Daily Deduction

from the Tax Policy Center

What’s Love Got to Do with It? Not Much, in Congress

By :: July 31st, 2014

The Senate won’t “Bring Home Jobs…” at least not through the bill that would have denied tax deductions for costs of moving corporations out of the country. The Bring Home Jobs Act needed 60 votes to pass but received only 54.

The House GOP may vote to put the estate tax to death. They’ve been trying to repeal the estate tax for over a decade, and after the August recess, they may try again. House Ways & Means Chair Dave Camp doesn’t believe “death should be a taxable event.” TPC notes that the estate tax is the most progressive federal tax: Estates of people in the top 0.1 percent of the income distribution paid more than half of all estate taxes in 2011.

At least everybody loves the EITC, through President Reagan may not have loved it as much as some think. The Earned Income Tax Credit supports work and strengthens the safety net. And, unlike the estate tax, it enjoys bipartisan support. But TPC’s Len Burman sets the record straight on President Reagan’s views on the program. Reagan is often cited as saying the EITC was the best “anti-poverty, the best pro-family, the best job creation measure” to come out of Congress. Guess what? Reagan wasn’t just talking about the EITC. He was describing the entire 1986 tax reform bill. Maybe that’s history worth repeating.
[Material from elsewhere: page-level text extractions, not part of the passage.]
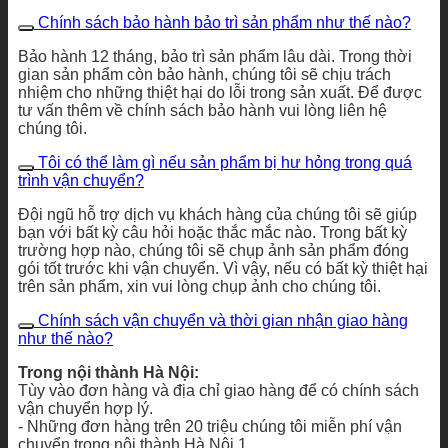
Chính sách bảo hành bảo trì sản phẩm như thế nào?
Bảo hành 12 tháng, bảo trì sản phẩm lâu dài. Trong thời
gian sản phẩm còn bảo hành, chúng tôi sẽ chịu trách
nhiệm cho những thiệt hại do lỗi trong sản xuất. Để được
tư vấn thêm về chính sách bảo hành vui lòng liên hệ
chúng tôi.
Tôi có thể làm gì nếu sản phẩm bị hư hỏng trong quá
trình vận chuyển?
Đội ngũ hỗ trợ dịch vụ khách hàng của chúng tôi sẽ giúp
bạn với bất kỳ câu hỏi hoặc thắc mắc nào. Trong bất kỳ
trường hợp nào, chúng tôi sẽ chụp ảnh sản phẩm đóng
gói tốt trước khi vận chuyển. Vì vậy, nếu có bất kỳ thiệt hại
trên sản phẩm, xin vui lòng chụp ảnh cho chúng tôi.
Chính sách vận chuyển và thời gian nhận giao hàng
như thế nào?
Trong nội thành Hà Nội:
Tùy vào đơn hàng và địa chỉ giao hàng để có chính sách
vận chuyển hợp lý.
- Những đơn hàng trên 20 triệu chúng tôi miễn phí vận
chuyển trong nội thành Hà Nội 1.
As for the game of chicken over the Highway Trust FundThe House Republicans may go home Friday and force Senate Democrats either to accept the House version of its funding patch, or chance being blamed for shutting down construction projects. Norm Ornstein of the American Enterprise Institute wonders when Congress will get past its test of wills and address the trust fund’s long-term funding structure. Congress is aware of a solid idea to wean the Fund off of the gasoline tax and rely on a mileage-based user fee. But given its current course of action, Ornstein warns that the 113th Congress could instead be “a top contender for worst Congress ever.”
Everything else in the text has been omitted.